FRANKFURT (AFP) - German authorities have opened a probe into stock purchases in 2015 by Deutsche Boerse chief executive Carsten Kengeter, shortly before the announcement of the market's planned merger with the London Stock Exchange, a spokesman said Wednesday (Feb 1).
The inquiry centres on the acquisition by Kengeter of Deutsche Boerse shares worth about 4.5 million euros (S$6.85 million) on Dec 14, 2015, the bourse spokesman told AFP.
Two months later, in February 2016, Deutsche Boerse and the London Stock Exchange unveiled their merger plans, an announcement which sent their share prices shooting upwards.
"The investigators are studying if there is a possible suspicion of insider dealing," the Deutsche Boerse spokesman told AFP, adding that Kengeter had "always been transparent" about the operation.
In a short English-language statement, Deutsche Boerse said the Frankfurt public prosecutor's office "today investigated at Deutsche Boerse AG in respect of a share purchase by its chief executive officer which was carried out on 14 December 2015".
The share purchase was "in implementation of the executive board's remuneration programme as approved by the supervisory board of Deutsche Boerse AG," it said.
"Such (a) programme provides for an investment of the executive board members in shares of Deutsche Boerse AG," it added, saying that it was cooperating "fully" with prosecutors.
The company spokesman said that the board has asked Kengeter "to act as a real entrepreneur" and acquire shares in the company.
"This is what Mr. Kengeter has done," the spokesman stressed, adding the had "always been transparent about his purchase of shares".

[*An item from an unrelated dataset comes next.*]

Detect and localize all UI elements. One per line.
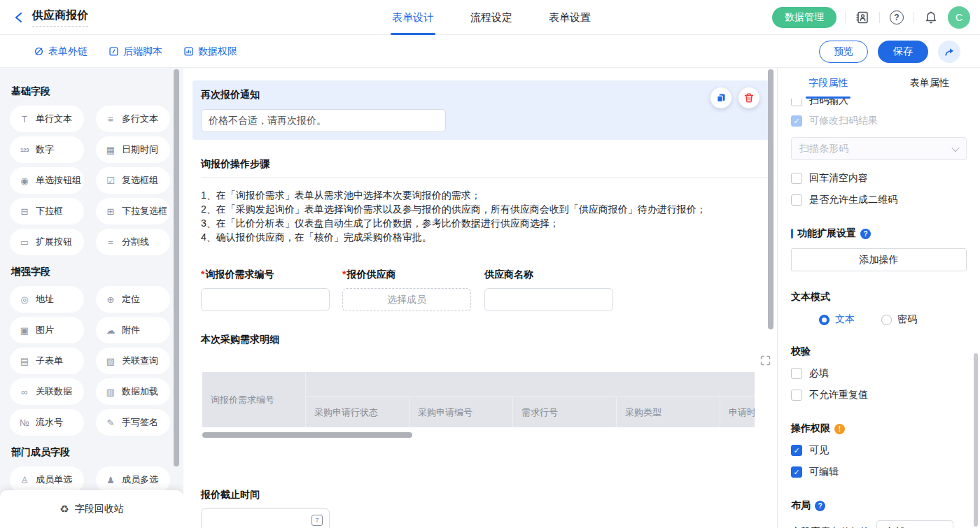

Deutsche Boerse board chairman Joachim Faber called the accusations against Kengeter "groundless", arguing that discussions around the merger with the London Stock Exchange did not begin until the second half of January 20106.
Wirtschaftswoche, a German economic weekly, reported that police and prosecutors had carried out searches in relation to the case.
The London Stock Exchange and Deutsche Boerse merger would create a financial markets behemoth competing with the likes of the Chicago Mercantile Exchange and ICE in the United States, as well as the Hong Kong stock exchange in Asia.
The planned merger, which has hit turbulence after last year's shock decision by Britain to quit the European Union, would ring up one of the globe's biggest groups for stock listings and market data, tying the Frankfurt-dominated eurozone to a post-Brexit London.
The proposed deal has drawn sharp rebukes from France, Belgium, Portugal and the Netherlands, fearful for their own stock exchanges, owned by Euronext.
Deep concerns over competition helped scupper two earlier attempts by Deutsche Boerse and the London Stock Exchange to merge, in 2000 and 2005.
Last month the London Stock Exchange said it had agreed to offload the French arm of clearing house LCH to European rival Euronext in order to ease some of those fears.
London hosts roughly 1.3 trillion euros of euro clearing transactions every year, a status that is now in danger with the British vote to leave the EU.
Deutsche Boerse operates the Frankfurt exchange, as well as the Luxembourg-based clearing house Clearstream and the derivatives platform Eurex.
The Frankfurt prosecutor's office could not be reached Wednesday for comment.